Return exactly the span that opens with the line containing "hochwertiges Reitzubehör, Mode und" and closes with the final line of the records, both included.

:: Recorded information ::
---*---
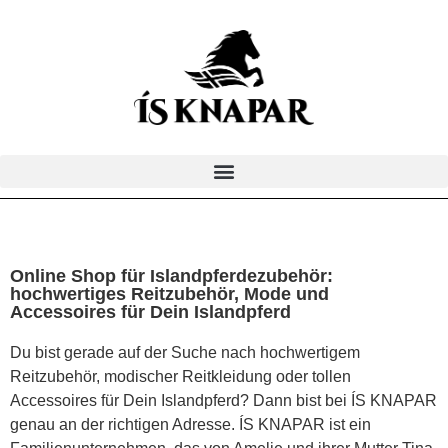
Online Shop für Islandpferdezubehör:
hochwertiges Reitzubehör, Mode und
Accessoires für Dein Islandpferd
Du bist gerade auf der Suche nach hochwertigem
Reitzubehör, modischer Reitkleidung oder tollen
Accessoires für Dein Islandpferd? Dann bist bei ÍS KNAPAR
genau an der richtigen Adresse. ÍS KNAPAR ist ein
---*---
:: Solution for this problem ::
hochwertiges Reitzubehör, Mode und
Accessoires für Dein Islandpferd
Du bist gerade auf der Suche nach hochwertigem
Reitzubehör, modischer Reitkleidung oder tollen
Accessoires für Dein Islandpferd? Dann bist bei ÍS KNAPAR
genau an der richtigen Adresse. ÍS KNAPAR ist ein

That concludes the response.